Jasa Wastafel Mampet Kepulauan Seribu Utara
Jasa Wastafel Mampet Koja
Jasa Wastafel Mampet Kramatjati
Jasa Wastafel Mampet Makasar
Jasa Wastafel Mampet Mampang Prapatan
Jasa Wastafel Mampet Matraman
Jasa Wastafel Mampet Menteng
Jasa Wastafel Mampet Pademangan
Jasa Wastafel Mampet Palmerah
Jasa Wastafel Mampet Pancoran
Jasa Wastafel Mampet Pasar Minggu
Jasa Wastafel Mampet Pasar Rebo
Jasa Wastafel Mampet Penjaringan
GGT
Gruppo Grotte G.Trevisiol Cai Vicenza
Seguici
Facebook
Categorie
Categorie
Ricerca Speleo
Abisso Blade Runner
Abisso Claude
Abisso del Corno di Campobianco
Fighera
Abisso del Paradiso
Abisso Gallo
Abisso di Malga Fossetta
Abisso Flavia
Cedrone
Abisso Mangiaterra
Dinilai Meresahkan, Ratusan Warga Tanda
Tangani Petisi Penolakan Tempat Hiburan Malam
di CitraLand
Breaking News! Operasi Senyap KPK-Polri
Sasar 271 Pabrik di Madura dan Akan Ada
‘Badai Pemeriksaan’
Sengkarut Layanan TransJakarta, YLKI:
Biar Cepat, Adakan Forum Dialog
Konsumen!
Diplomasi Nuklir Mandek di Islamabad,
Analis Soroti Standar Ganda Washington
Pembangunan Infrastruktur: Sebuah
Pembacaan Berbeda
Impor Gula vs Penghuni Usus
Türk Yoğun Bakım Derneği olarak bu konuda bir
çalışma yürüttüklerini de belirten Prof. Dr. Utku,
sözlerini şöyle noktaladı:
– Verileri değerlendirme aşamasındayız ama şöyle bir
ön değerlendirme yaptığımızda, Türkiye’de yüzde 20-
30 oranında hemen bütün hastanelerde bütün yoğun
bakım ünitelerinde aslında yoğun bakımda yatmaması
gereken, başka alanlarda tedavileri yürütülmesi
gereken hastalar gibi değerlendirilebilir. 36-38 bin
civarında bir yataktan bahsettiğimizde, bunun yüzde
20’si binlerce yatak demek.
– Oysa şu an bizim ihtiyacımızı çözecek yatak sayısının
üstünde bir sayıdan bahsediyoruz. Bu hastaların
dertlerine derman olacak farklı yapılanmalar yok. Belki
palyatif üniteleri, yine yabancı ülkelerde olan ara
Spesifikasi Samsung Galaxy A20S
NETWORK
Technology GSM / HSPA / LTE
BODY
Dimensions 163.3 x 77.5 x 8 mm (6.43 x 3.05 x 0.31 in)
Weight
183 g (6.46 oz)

--------

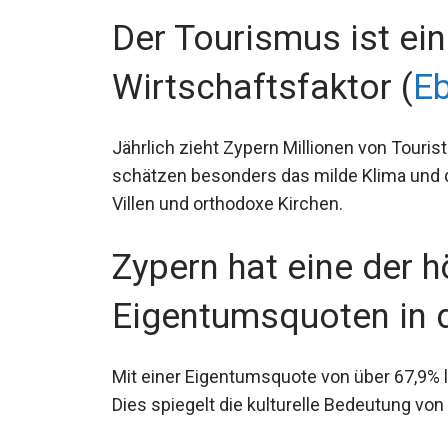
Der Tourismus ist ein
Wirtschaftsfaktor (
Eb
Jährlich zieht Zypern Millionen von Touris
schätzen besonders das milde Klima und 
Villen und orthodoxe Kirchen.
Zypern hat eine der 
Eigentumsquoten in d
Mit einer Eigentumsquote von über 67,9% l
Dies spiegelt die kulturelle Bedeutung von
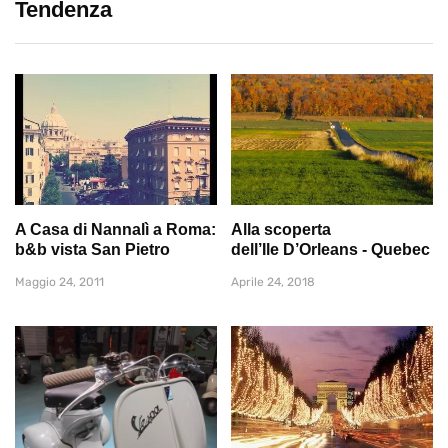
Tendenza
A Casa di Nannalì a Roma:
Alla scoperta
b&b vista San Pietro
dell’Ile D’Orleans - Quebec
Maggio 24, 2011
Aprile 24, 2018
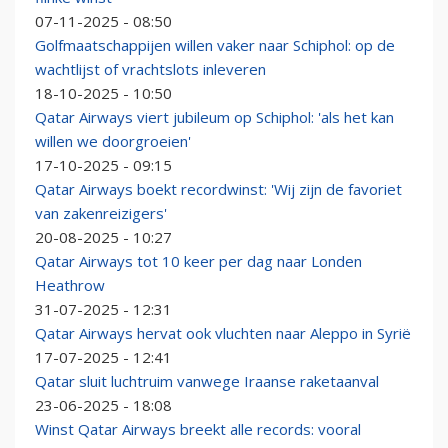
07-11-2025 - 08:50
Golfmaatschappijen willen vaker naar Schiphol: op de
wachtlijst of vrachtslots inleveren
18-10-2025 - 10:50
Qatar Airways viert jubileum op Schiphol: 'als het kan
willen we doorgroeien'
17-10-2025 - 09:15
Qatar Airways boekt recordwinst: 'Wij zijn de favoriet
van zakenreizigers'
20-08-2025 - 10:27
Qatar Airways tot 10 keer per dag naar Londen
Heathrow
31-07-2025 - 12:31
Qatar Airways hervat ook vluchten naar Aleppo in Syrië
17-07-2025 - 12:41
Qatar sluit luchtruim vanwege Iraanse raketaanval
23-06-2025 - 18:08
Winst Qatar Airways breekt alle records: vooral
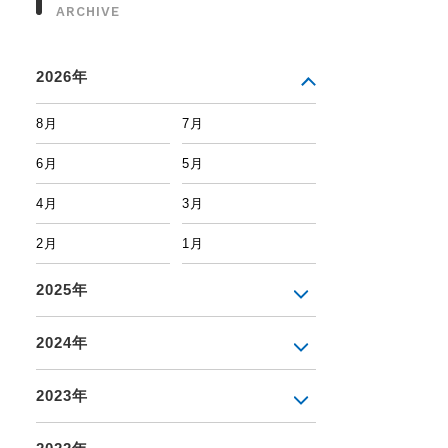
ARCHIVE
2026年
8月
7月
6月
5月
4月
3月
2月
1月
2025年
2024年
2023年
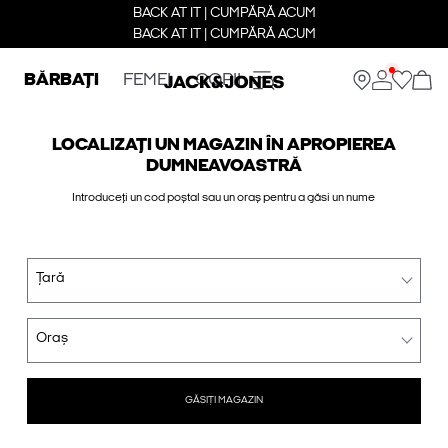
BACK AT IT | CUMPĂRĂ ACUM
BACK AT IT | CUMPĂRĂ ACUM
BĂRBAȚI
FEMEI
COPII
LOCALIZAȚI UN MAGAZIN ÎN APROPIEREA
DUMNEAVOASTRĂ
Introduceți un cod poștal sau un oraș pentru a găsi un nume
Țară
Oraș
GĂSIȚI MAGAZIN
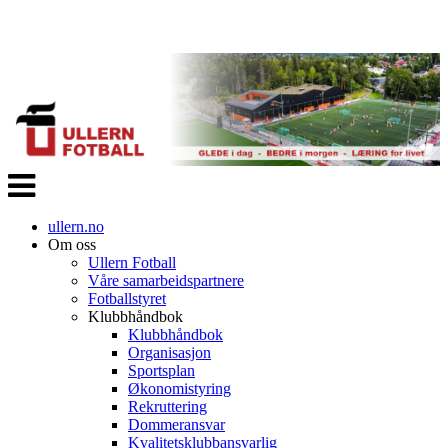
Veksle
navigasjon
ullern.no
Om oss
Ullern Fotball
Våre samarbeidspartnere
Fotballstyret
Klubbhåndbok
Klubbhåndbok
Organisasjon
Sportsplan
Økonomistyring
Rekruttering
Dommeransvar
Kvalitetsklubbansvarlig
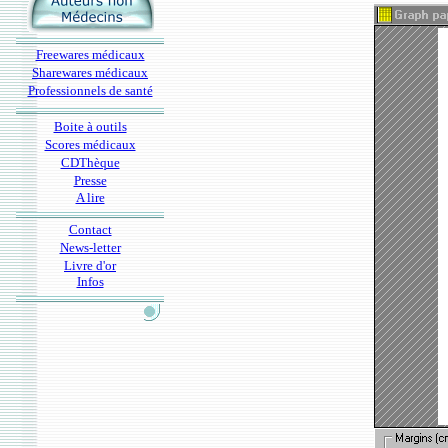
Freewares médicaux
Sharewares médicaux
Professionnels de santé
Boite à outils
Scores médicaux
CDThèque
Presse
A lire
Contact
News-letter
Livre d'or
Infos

--------

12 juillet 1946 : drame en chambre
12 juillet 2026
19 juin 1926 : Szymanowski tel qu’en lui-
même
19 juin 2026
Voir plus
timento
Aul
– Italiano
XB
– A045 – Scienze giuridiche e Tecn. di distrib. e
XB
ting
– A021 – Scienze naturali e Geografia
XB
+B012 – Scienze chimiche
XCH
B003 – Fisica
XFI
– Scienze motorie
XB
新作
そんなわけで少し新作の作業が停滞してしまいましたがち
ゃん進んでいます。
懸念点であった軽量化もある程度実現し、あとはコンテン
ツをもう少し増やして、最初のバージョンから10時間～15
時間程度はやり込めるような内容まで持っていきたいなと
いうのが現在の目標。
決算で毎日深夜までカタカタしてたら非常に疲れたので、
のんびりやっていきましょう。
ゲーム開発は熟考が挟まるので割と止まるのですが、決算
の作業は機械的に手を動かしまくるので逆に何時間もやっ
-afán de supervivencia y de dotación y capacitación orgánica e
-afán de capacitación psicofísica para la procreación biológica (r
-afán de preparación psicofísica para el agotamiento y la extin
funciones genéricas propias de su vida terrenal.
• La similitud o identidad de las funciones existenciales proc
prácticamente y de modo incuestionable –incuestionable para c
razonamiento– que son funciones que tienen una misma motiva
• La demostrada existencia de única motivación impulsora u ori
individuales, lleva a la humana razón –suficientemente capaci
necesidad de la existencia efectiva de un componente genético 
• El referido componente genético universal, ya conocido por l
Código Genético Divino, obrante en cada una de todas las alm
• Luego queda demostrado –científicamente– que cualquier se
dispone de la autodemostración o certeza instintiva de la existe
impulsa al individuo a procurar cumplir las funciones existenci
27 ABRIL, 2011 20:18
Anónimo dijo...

--------

YOUR GOAL » Would you copy out exactly the lines above that start at the one containing "Technology GSM / HSPA / LTE" and end at the one containing "183 g (6.46 oz)", inclusive?

EXERCISE SOLUTION »
Technology GSM / HSPA / LTE
BODY
Dimensions 163.3 x 77.5 x 8 mm (6.43 x 3.05 x 0.31 in)
Weight
183 g (6.46 oz)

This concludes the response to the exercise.